Here’s our pick of news, writing, and research this week that investigates political questions at the intersections of gender, race, and region.

1. “Say Her Name: Resisting Police Brutality Against Black Women
The African American Policy Forum has released an updated version of their May report which includes information on “the circumstances around [Sandra] Bland’s suspicious death… [and] stories of Black women who have been killed by police, shining a spotlight on forms of police brutality often experienced disproportionately by women of color.” Co-author Andrea Ritchie explains that the report “begins to shine a light on the ways that Black women are policed similar to other members of our communities” while also pushing for a gendered analysis of how women of color experience police violence, including “sexual assault by police, police abuse of pregnant women, profiling and abusive treatment of lesbian, bisexual, transgender, and gender nonconforming Black women, and police brutality in the context of responses to violence—which bring Black women’s experiences into even sharper focus.”

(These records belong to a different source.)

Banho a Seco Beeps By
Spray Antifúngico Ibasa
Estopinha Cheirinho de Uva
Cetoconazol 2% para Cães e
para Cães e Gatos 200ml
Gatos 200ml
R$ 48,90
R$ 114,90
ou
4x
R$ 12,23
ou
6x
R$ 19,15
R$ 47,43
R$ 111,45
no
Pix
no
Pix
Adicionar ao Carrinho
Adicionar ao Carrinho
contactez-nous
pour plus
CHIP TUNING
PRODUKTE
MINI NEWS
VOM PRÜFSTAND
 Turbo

2. “Our Racial Moment of Truth
Isabel Wilkerson: “With the lowering of the Confederate flag in the state that was the first to secede and where the first shots were fired, could we now be at the start of a true and more meaningful reconstruction? It would require courage to relinquish the false comfort of embedded racial mythologies and to open our minds to a more complete history of how we got here. It would require a generosity of spirit to see ourselves in the continued suffering of a people stigmatized since their arrival on these shores and to recognize how the unspoken hierarchies we have inherited play out in the current day and hold us back as a country.”

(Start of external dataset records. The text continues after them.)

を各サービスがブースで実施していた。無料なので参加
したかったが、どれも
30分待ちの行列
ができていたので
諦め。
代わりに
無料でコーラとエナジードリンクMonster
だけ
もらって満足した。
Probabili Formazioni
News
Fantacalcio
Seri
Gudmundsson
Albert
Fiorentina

3. “Race, Class, and College Access: Achieving Diversity in a Shifting Legal Landscape
A new report released on Tuesday presents findings from a survey of admissions and enrollment management leaders at 338 four-year colleges regarding their admissions practices in the context of recent legal challenges to race-conscious admissions. The report shares approaches institutions are taking to diversify their student body year over year, finding “three of the five most widely used strategies to support racial, ethnic, and socioeconomic diversity involve student outreach and recruitment.” The authors call for more “straightforward, practice-relevant resources” based on research around admissions strategies and the educational impact of campus diversity that universities can use as they work towards “successfully utilizing and complying with restrictions on the tools available to them to achieve this diversity.”

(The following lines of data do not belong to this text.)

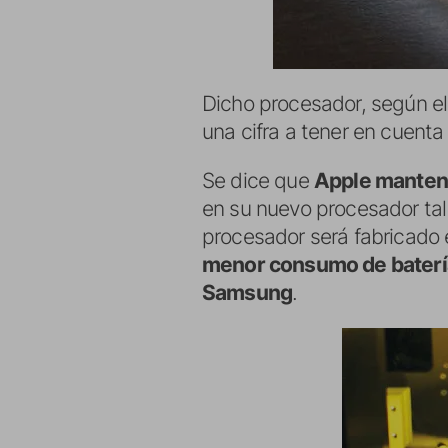
Dicho procesador, según el
una cifra a tener en cuent
Se dice que
Apple mantend
en su nuevo procesador tal
procesador será fabricado
menor consumo de baterí
Samsung
.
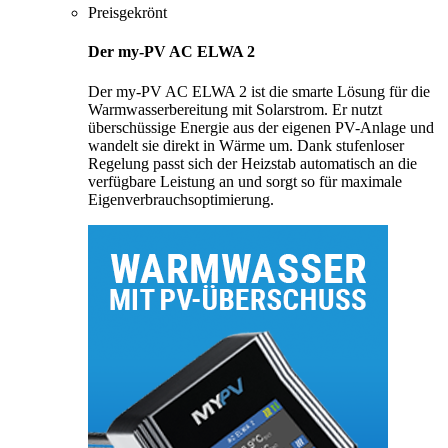
Preisgekrönt
Der my-PV AC ELWA 2
Der my-PV AC ELWA 2 ist die smarte Lösung für die
Warmwasserbereitung mit Solarstrom. Er nutzt
überschüssige Energie aus der eigenen PV-Anlage und
wandelt sie direkt in Wärme um. Dank stufenloser
Regelung passt sich der Heizstab automatisch an die
verfügbare Leistung an und sorgt so für maximale
Eigenverbrauchsoptimierung.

4. “State director: 96,000 might have been denied vote if election law had been in effect
“North Carolina’s election director Kim Strach… also acknowledged that she could find no evidence of significant fraud in same-day voter registration. House Bill 589, which was signed into law August 2013, eliminated same-day voter registration, reduced the days of early voting from 17 to 10, prohibited out-of-precinct provisional voting and got rid of preregistration of 16- and 17-year-olds.” In recent elections, “African-Americans in North Carolina were twice as likely to vote early, use same-day registration, and vote out of precinct compared with whites.”

5. “India Clarke: 10th Trans Woman Killed This Year
Jay Brown: “Even as the transgender community experiences historic visibility and increasingly inclusive protections, the reality is that violence and brutality are a part of far too many transgender people’s daily lives—especially transgender women of color. As we mourn the death of India Clarke, we must also work to address the realities that conspire to put transgender people at risk, including high rates of unemployment, lack of healthcare and housing instability.”